[WHAT YOU WILL DO]: Scan the entries below for the word "slave" and copy every line in which it occurs.

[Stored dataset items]
• • • •
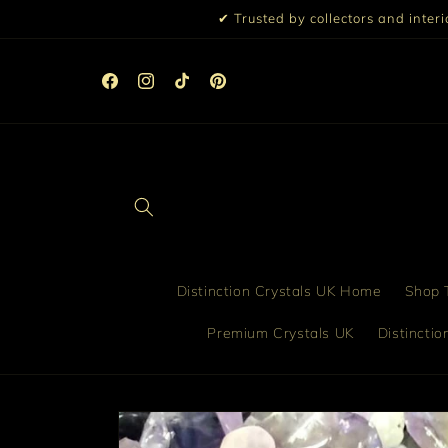
Skip to
✔ Trusted by collectors and inter
content
 Discount
Facebook
Instagram
TikTok
Pinterest
Distinction Crystals UK Home
Shop T
Premium Crystals UK
Distincti
Skip to
product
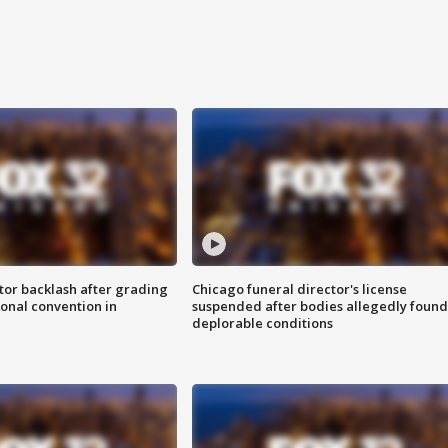
tor backlash after grading
Chicago funeral director's license
onal convention in
suspended after bodies allegedly found
deplorable conditions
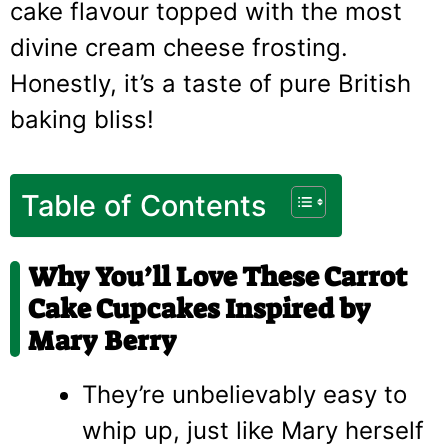
cake flavour topped with the most
divine cream cheese frosting.
Honestly, it’s a taste of pure British
baking bliss!
Table of Contents
Why You’ll Love These Carrot
Cake Cupcakes Inspired by
Mary Berry
They’re unbelievably easy to
whip up, just like Mary herself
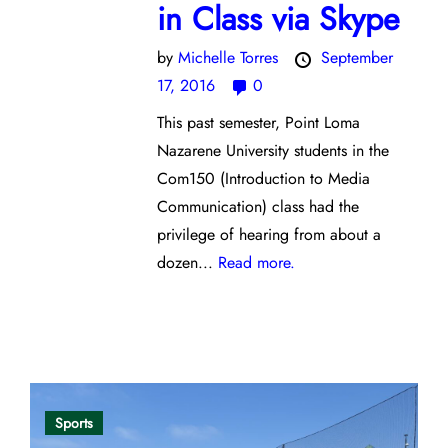
in Class via Skype
by
Michelle Torres
September
17, 2016
0
This past semester, Point Loma
Nazarene University students in the
Com150 (Introduction to Media
Communication) class had the
privilege of hearing from about a
dozen...
Read more.
Opinion
Sports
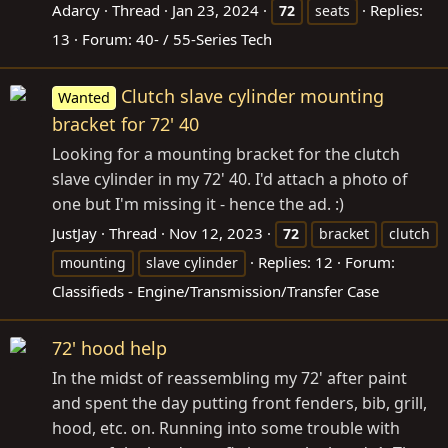
Adarcy
Thread
Jan 23, 2024
Replies:
72
seats
13
Forum:
40- / 55-Series Tech
Clutch slave cylinder mounting
Wanted
bracket for 72' 40
Looking for a mounting bracket for the clutch
slave cylinder in my 72' 40. I'd attach a photo of
one but I'm missing it - hence the ad. :)
JustJay
Thread
Nov 12, 2023
72
bracket
clutch
Replies: 12
Forum:
mounting
slave cylinder
Classifieds - Engine/Transmission/Transfer Case
72' hood help
In the midst of reassembling my 72' after paint
and spent the day putting front fenders, bib, grill,
hood, etc. on. Running into some trouble with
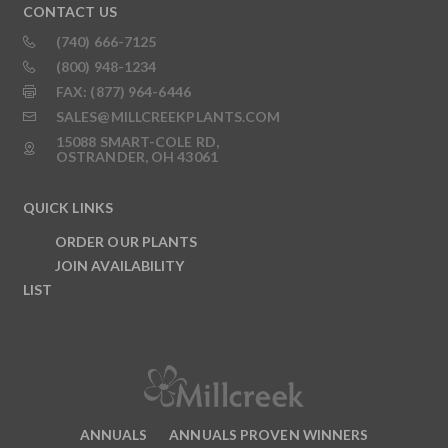
CONTACT US
(740) 666-7125
(800) 948-1234
FAX: (877) 964-6446
SALES@MILLCREEKPLANTS.COM
15088 SMART-COLE RD,
OSTRANDER, OH 43061
QUICK LINKS
ORDER OUR PLANTS
JOIN AVAILABILITY
LIST
ANNUALS
ANNUALS PROVEN WINNERS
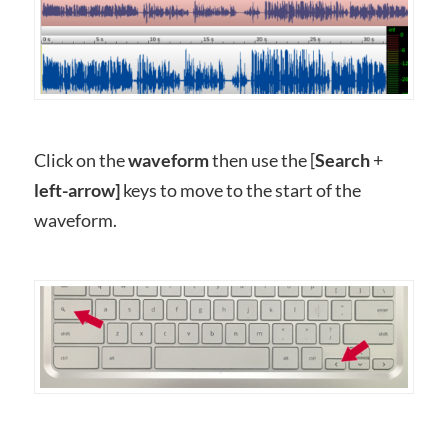
Click on the
waveform
then use the [
Search
+
left-arrow]
keys to move to the start of the
waveform.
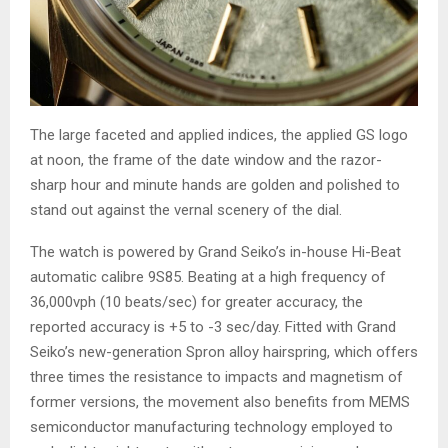
The large faceted and applied indices, the applied GS logo
at noon, the frame of the date window and the razor-
sharp hour and minute hands are golden and polished to
stand out against the vernal scenery of the dial.
The watch is powered by Grand Seiko’s in-house Hi-Beat
automatic calibre 9S85. Beating at a high frequency of
36,000vph (10 beats/sec) for greater accuracy, the
reported accuracy is +5 to -3 sec/day. Fitted with Grand
Seiko’s new-generation Spron alloy hairspring, which offers
three times the resistance to impacts and magnetism of
former versions, the movement also benefits from MEMS
semiconductor manufacturing technology employed to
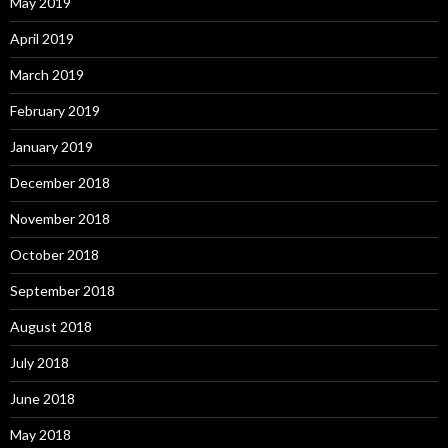
May 2019
April 2019
March 2019
February 2019
January 2019
December 2018
November 2018
October 2018
September 2018
August 2018
July 2018
June 2018
May 2018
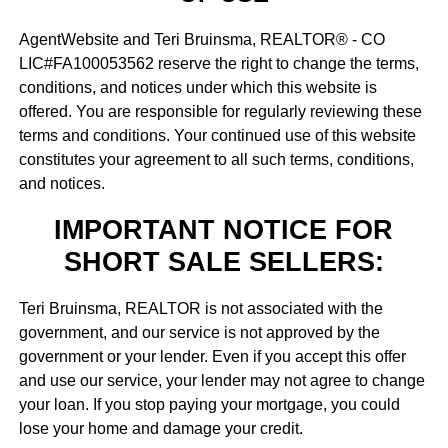
AgentWebsite and Teri Bruinsma, REALTOR® - CO
LIC#FA100053562 reserve the right to change the terms,
conditions, and notices under which this website is
offered. You are responsible for regularly reviewing these
terms and conditions. Your continued use of this website
constitutes your agreement to all such terms, conditions,
and notices.
IMPORTANT NOTICE FOR
SHORT SALE SELLERS:
Teri Bruinsma, REALTOR is not associated with the
government, and our service is not approved by the
government or your lender. Even if you accept this offer
and use our service, your lender may not agree to change
your loan. If you stop paying your mortgage, you could
lose your home and damage your credit.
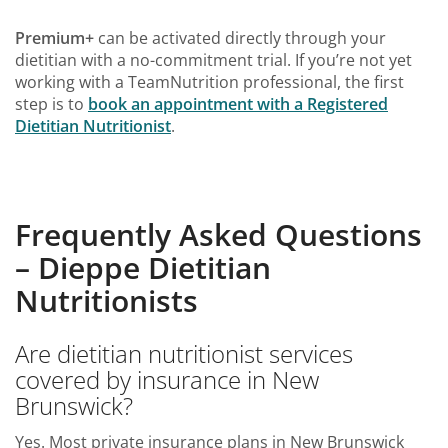
Premium+
can be activated directly through your
dietitian with a no-commitment trial. If you’re not yet
working with a TeamNutrition professional, the first
step is to
book an appointment with a Registered
Dietitian Nutritionist
.
Frequently Asked Questions
– Dieppe Dietitian
Nutritionists
Are dietitian nutritionist services
covered by insurance in New
Brunswick?
Yes. Most private insurance plans in New Brunswick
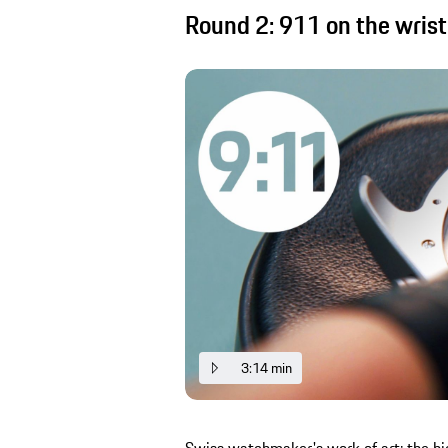
Round 2: 911 on the wrist
3:14 min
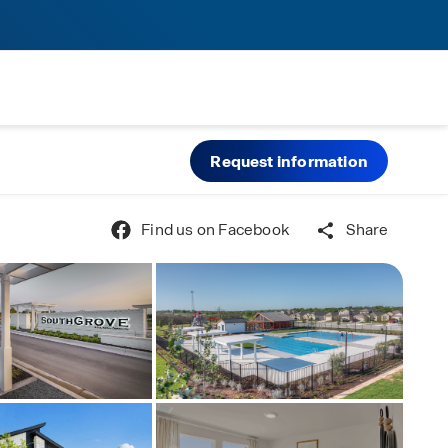
Request information
Find us on Facebook
Share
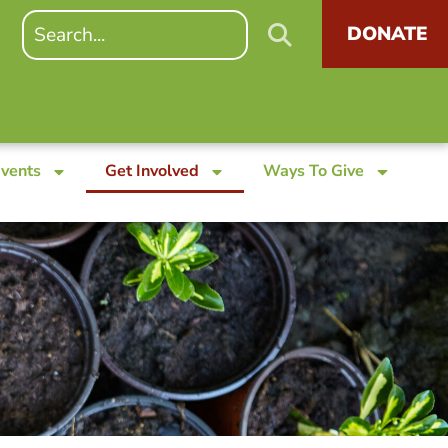
DONATE
Events
Get Involved
Ways To Give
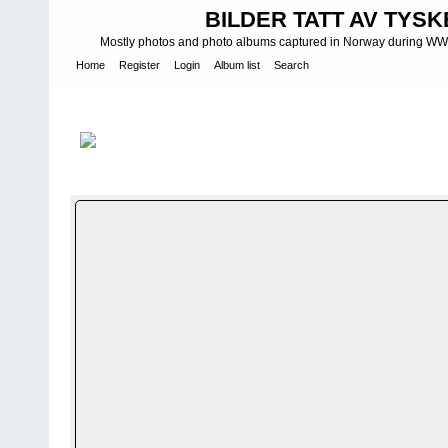
BILDER TATT AV TYSK
Mostly photos and photo albums captured in Norway during WWII.
Home
Register
Login
Album list
Search
Home
>
WEHRMACHT HEER
>
Fotoalbum fra hæren - Photo al
(mot) 14
FILE 144/2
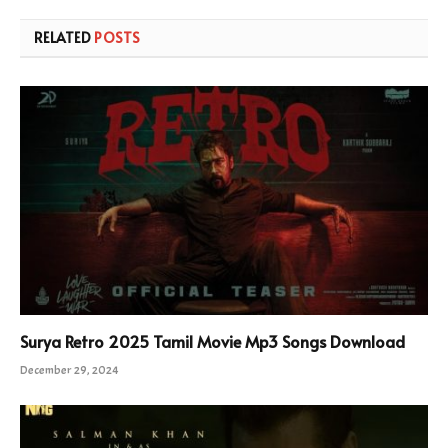
RELATED
POSTS
Surya Retro 2025 Tamil Movie Mp3 Songs Download
December 29, 2024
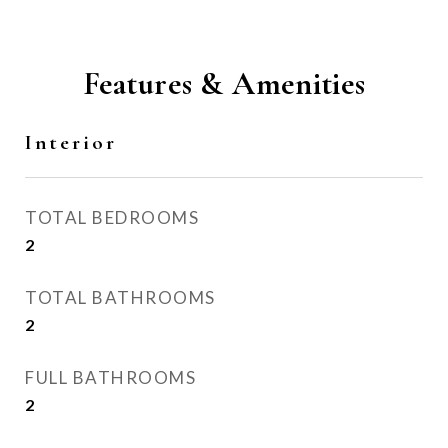
Features & Amenities
Interior
TOTAL BEDROOMS
2
TOTAL BATHROOMS
2
FULL BATHROOMS
2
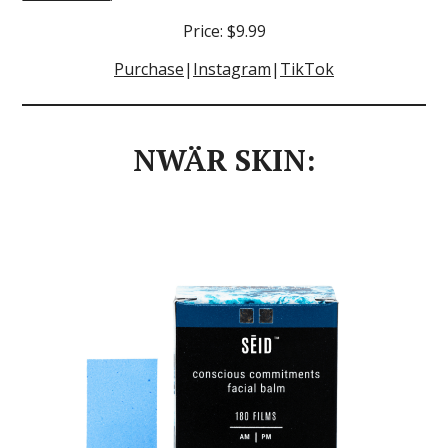
Price: $9.99
Purchase
|
Instagram
|
TikTok
NWÄR SKIN:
• • • •
[WRITTEN SOLUTION]:
Clutch slave cylinder mounting
slave cylinder in my 72' 40. I'd attach a photo of
slave cylinder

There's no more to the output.